Task:
Whenever a line in the records below holds the string "Voir", copy it out.

Data for the task:
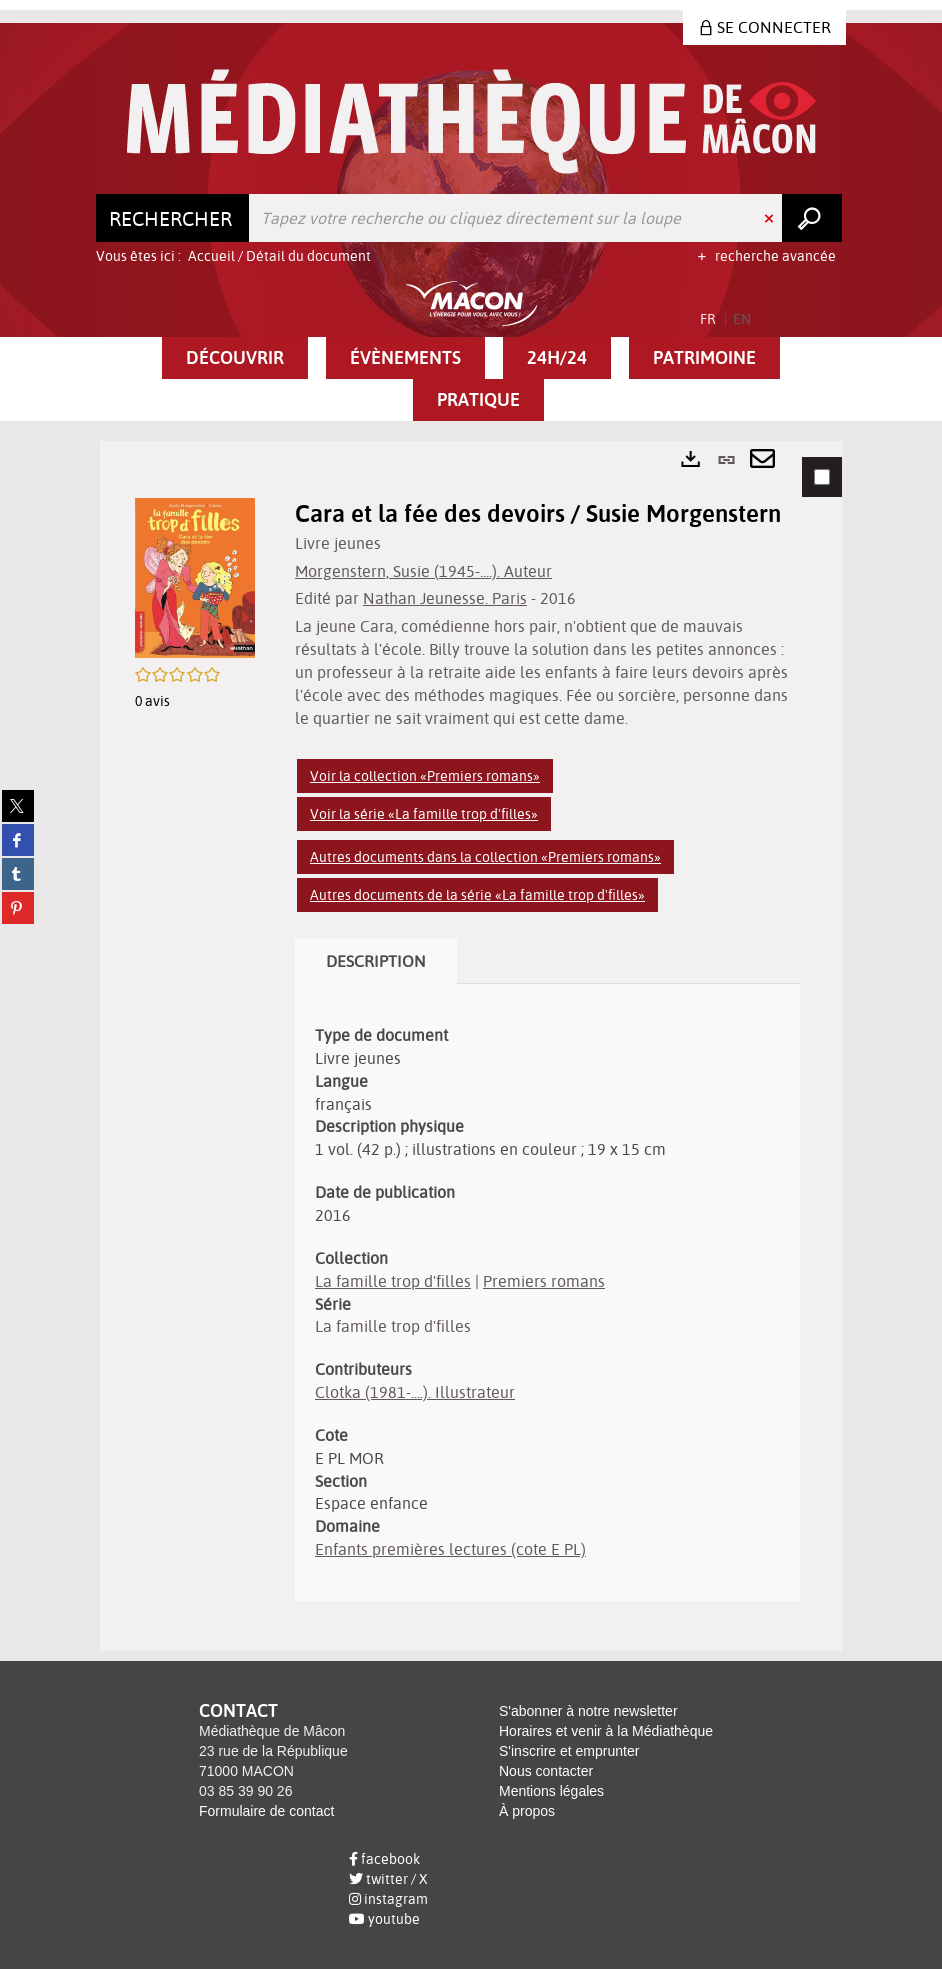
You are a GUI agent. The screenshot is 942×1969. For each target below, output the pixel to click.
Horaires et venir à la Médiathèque (606, 1731)
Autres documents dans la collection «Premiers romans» (485, 857)
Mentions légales (551, 1791)
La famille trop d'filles (393, 1281)
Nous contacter (546, 1771)
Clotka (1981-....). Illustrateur (415, 1392)
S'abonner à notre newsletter (588, 1711)
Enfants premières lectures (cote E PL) (450, 1549)
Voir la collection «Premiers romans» (425, 776)
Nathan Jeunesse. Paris (445, 598)
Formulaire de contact (266, 1811)
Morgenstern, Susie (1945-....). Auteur (423, 571)
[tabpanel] (471, 1046)
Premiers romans (544, 1281)
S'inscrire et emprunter (569, 1751)
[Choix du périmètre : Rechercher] (173, 218)
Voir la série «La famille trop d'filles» (424, 814)
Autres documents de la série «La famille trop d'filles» (477, 895)
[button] (235, 358)
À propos (527, 1811)
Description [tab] (376, 961)
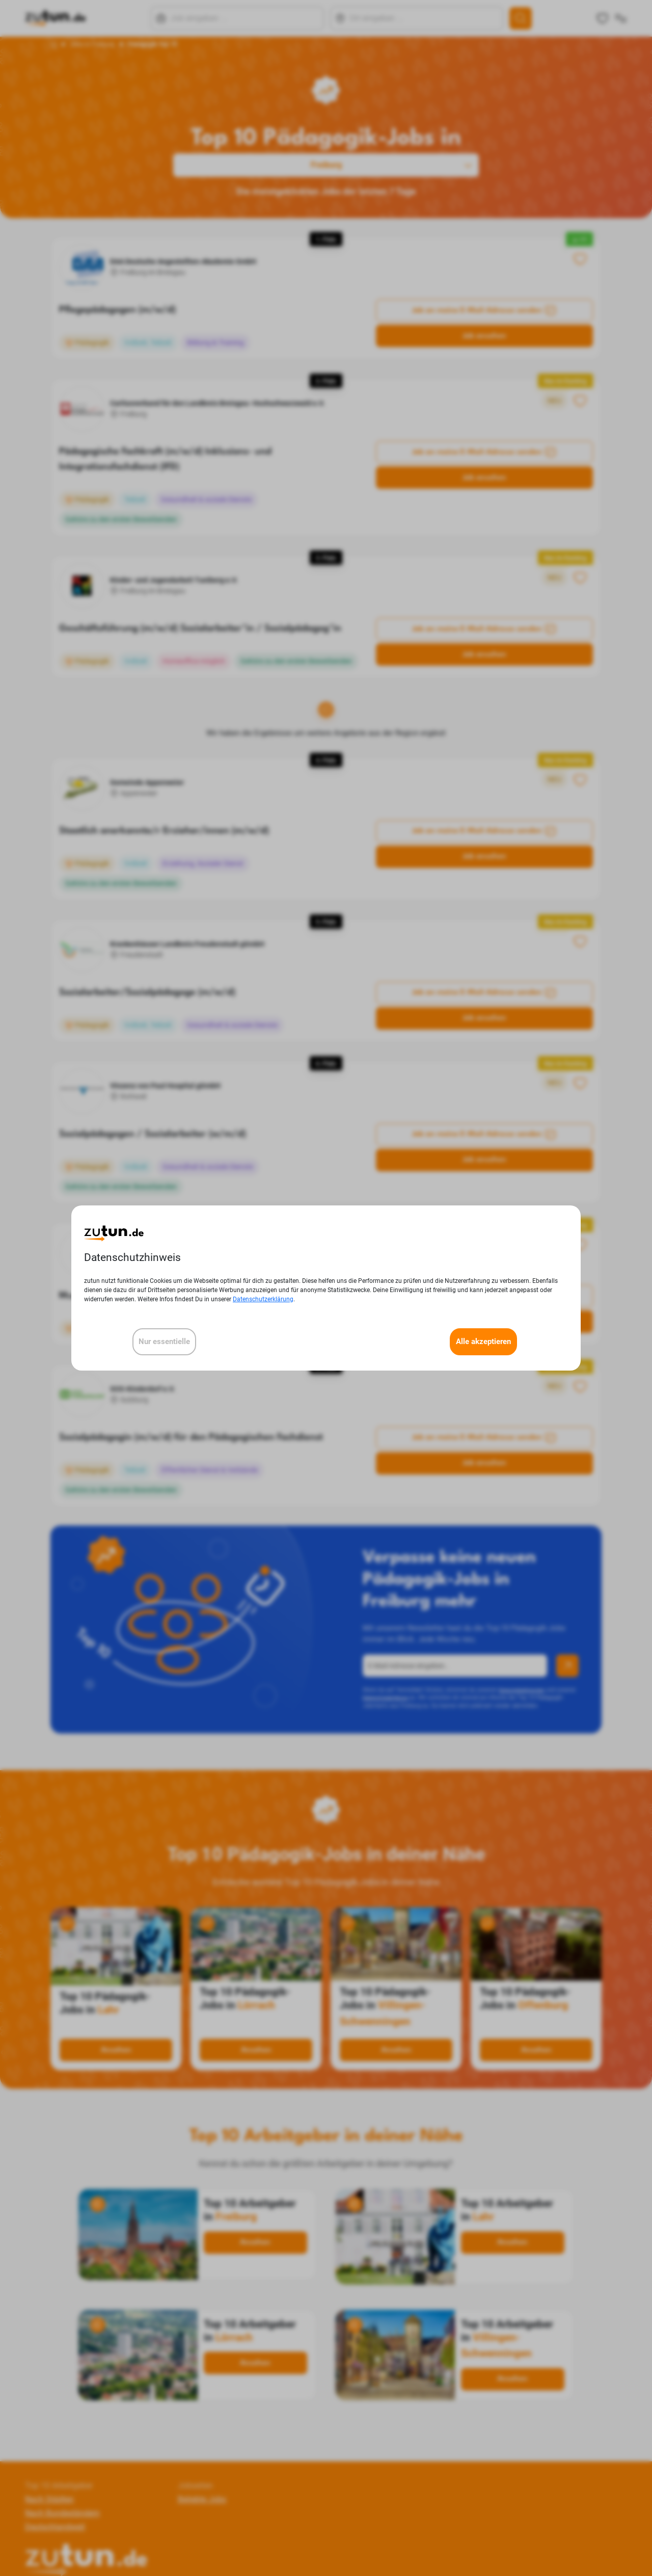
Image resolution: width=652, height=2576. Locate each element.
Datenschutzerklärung (263, 1299)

Task result:
Voir la collection «Premiers romans» (425, 776)
Voir la série «La famille trop d'filles» (424, 814)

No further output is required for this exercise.